Answer: We thank reviewer 4 for this interesting biological question. In sex stratified analyses no significant differences could be observed. Directions of effects were identical for males and females, although effect sizes were different in some cases. As the individual samples were smaller effects did not remain significant due to power issues.
- All of the miRNA analysis results were based on the omics data without no validation. The authors should try to validate some important miRNA level changes, like hsa-miR-107, using human brain samples
Answer: You are correct that we were not able to replicate the miRNA findings as we had no replication sample available. The miRNA results did not serve as our main findings. They were used to support our results on the interaction between depressive symptoms and APOE e4 status and results revealed a link towards AD. As our data were measured in plasma, we also tried to draw a link towards brain miRNA using data from the human miRNA tissue atlas. Unfortunately, human brain samples were not available in our study.
Round 2
Reviewer 2 Report
I have no further comments for the authors.
Reviewer 3 Report
First of all, I would like to thank the authors for their efforts to incorporate most of the suggestions made. I believe that this has significantly improved the quality of the work.

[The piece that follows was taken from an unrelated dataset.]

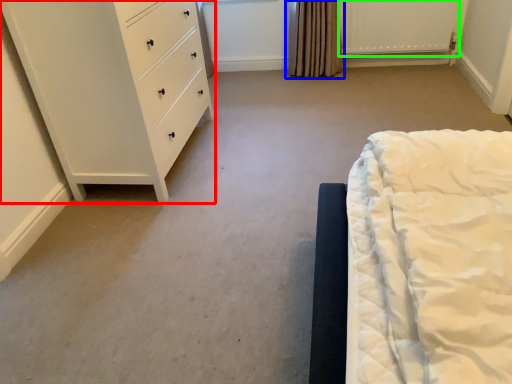 Question: Which is farther away from chest of drawers (highlighted by a red box)? curtain (highlighted by a blue box) or radiator (highlighted by a green box)?

Choices:
 (A) curtain
 (B) radiator

Answer: (B) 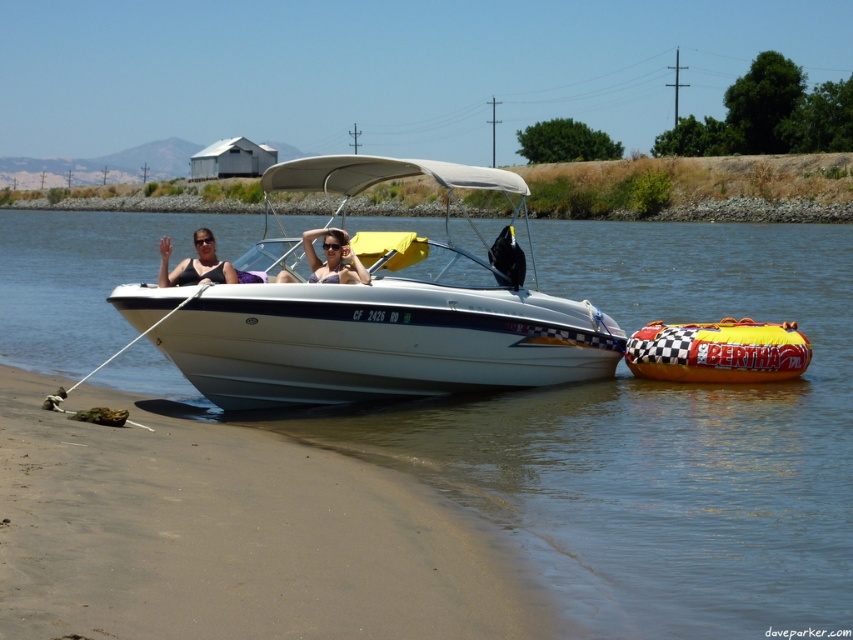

Although it is true that the purpose of the work is not to correlate with AD biomarkers, I believe that the work would have gained robustness and significance if AD biomarkers and proper cognitive evaluation has been performed. I think it is wrong to point out that prodromal Alzheimer's disease would be very rare because in other population studies it is quite frequent (it is underestimated at the population level) and I think that the incorporation of cognitive screening tests would have been necessary to add robustness (and it is done in epidemiological studies. There are population based cohorts with hundreds of participants with cognitive screening incorporating the assessment of affective and conductual symptoms). I leave this as a consideration for future work by the research team, since I am aware that at the present time this is an aspect that cannot be remedied.
are
I have no further comments to add.
Reviewer 4 Report
The authors have addressed all of my comments and concerns. I have no additional comments.